The cost of methylene blue per patient is around £70 (~ $90), although it is not yet approved for this use by the FDA or MHRA. Whilst the PINPOINT DR system is not currently commercially available, fluorescence enabled laparoscopic systems tuned to ICG cost from £110,000 to £150,000. Dual wavelength systems incorporating compatibility with methylene blue are still under evaluation.

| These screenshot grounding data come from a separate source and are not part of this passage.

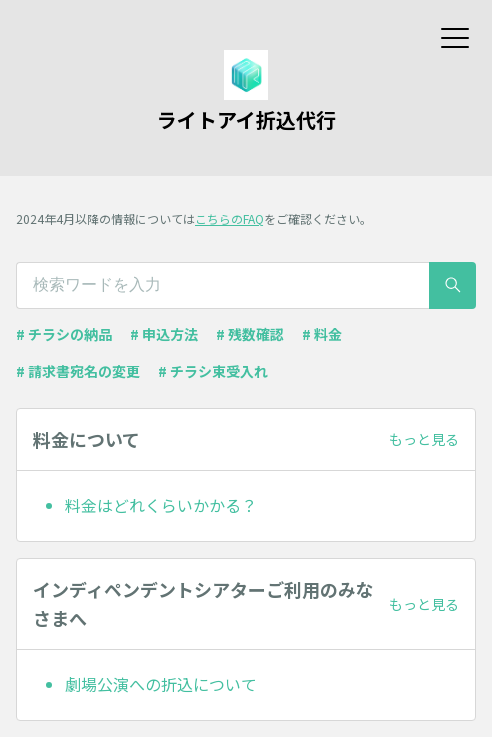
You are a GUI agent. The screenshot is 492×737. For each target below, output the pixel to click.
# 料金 (322, 334)
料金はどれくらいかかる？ (161, 505)
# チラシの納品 (64, 334)
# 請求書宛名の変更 (78, 371)
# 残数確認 (250, 334)
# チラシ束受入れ (213, 371)
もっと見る (424, 439)
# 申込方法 (164, 334)
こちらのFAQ (229, 218)
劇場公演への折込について (161, 684)
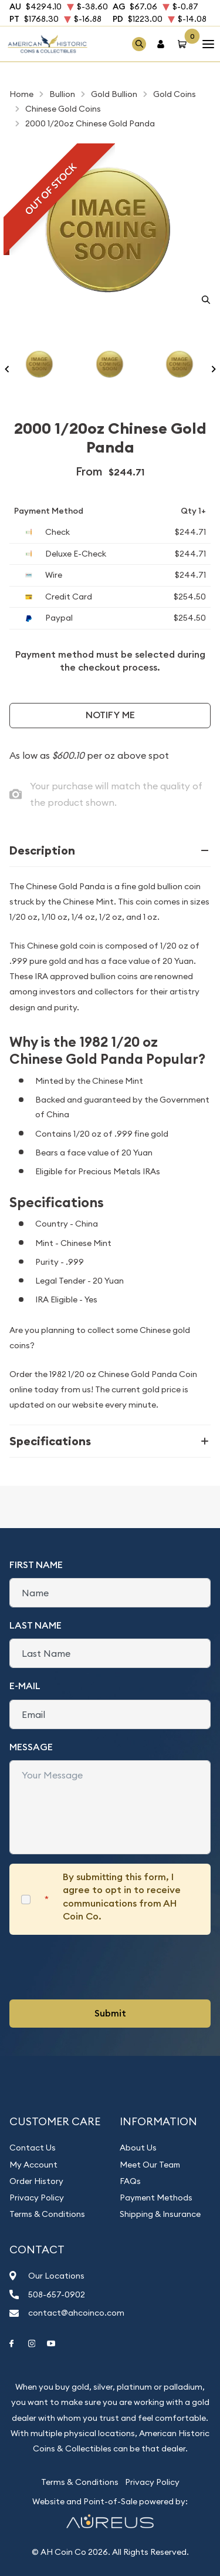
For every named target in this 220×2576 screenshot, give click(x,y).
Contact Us (32, 2147)
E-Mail (24, 1686)
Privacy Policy (36, 2197)
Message (31, 1747)
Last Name (35, 1625)
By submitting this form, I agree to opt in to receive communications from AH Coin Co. (122, 1896)
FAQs (130, 2181)
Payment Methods (156, 2197)
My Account (33, 2164)
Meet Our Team (150, 2164)
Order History (36, 2181)
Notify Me (110, 715)
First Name (36, 1565)
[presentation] (98, 1967)
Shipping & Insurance (160, 2214)
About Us (138, 2147)
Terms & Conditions (47, 2214)
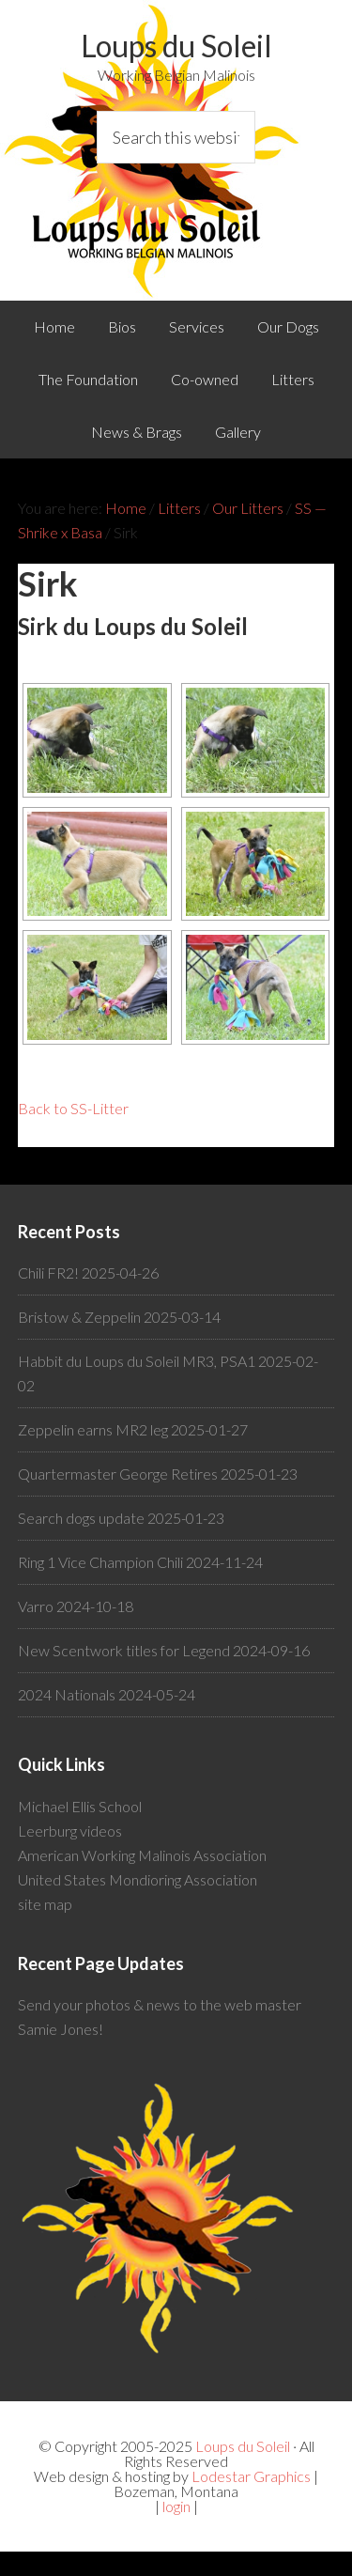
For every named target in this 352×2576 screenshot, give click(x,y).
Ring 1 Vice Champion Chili (100, 1562)
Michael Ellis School (80, 1806)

Methylene blue has a low quantum yield (ratio of the number of photons emitted to the number of photons absorbed) [15] meaning that it is not a very efficient fluorophore with a low ‘brightness’. Other ‘brighter’ fluorophores further in the NIR spectrum may provide increased fluorescence using a similar technique. Indocyanine green (ICG) is a fluorophore that is higher in the NIR spectrum than methylene blue and has a higher depth of penetration through tissue as well as a good safety profile. It is a widely used fluorescent dye in numerous surgical fields and would be an ideal fluorophore for ureteric fluorescence; however, as it binds to plasma proteins it is thus excreted via the hepatobiliary system [21], and therefore does not reach the ureter when injected intravenously. Direct ureteral injection with ICG is possible and has been reported in a number of patients [22,23,24] but still requires instrumentation of the bladder and ureteric orifice. Fluorophores that are renally excreted with similar emission wavelengths to ICG are currently in development.

Study limitations

This proof of principle study is limited by a small heterogenous cohort of patients. There is likely an interaction between interpretation of a fluorescent and white light image for ureteric localisation therefore introducing observation and measurement bias. Furthermore, this study was conducted in a specialist colorectal centre where fluorescence technology is in use for most cases. Our use of a binary subjective outcome limited our results to only 100% certainty of the ureter being visible. Although there are currently no scoring systems in the literature for subjective fluorescence assessment, such a tool may be useful in future studies. Finally, assessment of the learning curve with this technology was not under the remit of this proof of principle study but should be considered in future trials.

This proof of principle study has provided the foundations for further, larger, clinical trials evaluating this technology. Due to the low incidence of ureteric injury, to power a randomised trial using this as a primary outcome measure would require a very large patient group. It may be useful to explore whether ureteric fluorescence decreases operating time at specific points during surgery (e.g. from incision of peritoneum for medial to lateral dissection to ligation of the IMA during anterior resections), or whether the use of fluorescence changes surgical management intra-operatively.

This study has outlined a safe and easy technique for successfully fluorescing the ureter intra-operatively using methylene blue. As well as providing reassurance for the surgeon, it may be an important technology to make surgery safer.